TAS Govt latest to announce amending Retirement Villages Act to strengthen residents’ protections
Tasmanian Attorney-General and Minister for Workplace Safety and Consumer Affairs, Elise Archer, today said it will amend the 2004 Act to address concerns regarding significant increases to annual recurrent charges and levies.
“Over recent months, my office and I have met with a number of residents of retirement villages and representative groups, including the newly formed Tasmanian Association of Residents of Retirement Villages,” she said.
“I have listened to these concerns, and we are now in the process of drafting legislation to amend the Act to strengthen protections, bringing Tasmania in line with other states such as Victoria, aimed at providing more robust protections and certainty for residents.“
Retirement Living Council Executive Director Daniel Gannon said he looks forward to working closely with the Tasmanian Government to ensure the right balance is struck between operator viability and consumer comfort.

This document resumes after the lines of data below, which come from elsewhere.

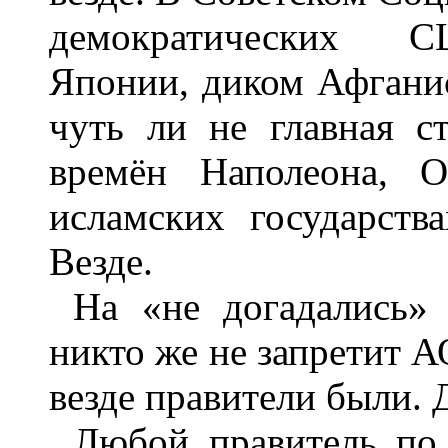
демократических С
Японии, диком Афганис
чуть ли не главная с
времён Наполеона, О
исламских государств
Везде.
На «не догадались»
никто же не запретит А
везде правители были. 
Любой правитель по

“The RLC recently met with the newly formed Tasmanian Association of Residents of Retirement Villages and is arranging a meeting with the State Government to discuss reform.”
Last month, the WA Government drafted new legislation including exit entitlements to former residents to be paid within 12 months from when the resident leaves; the SA Government has released 60 proposed changes to the Retirement Villages Act 2016, the QLD Government is reviewing its legislation, and the VIC Government is seeking consultation on its Retirement Villages Amendment Bill.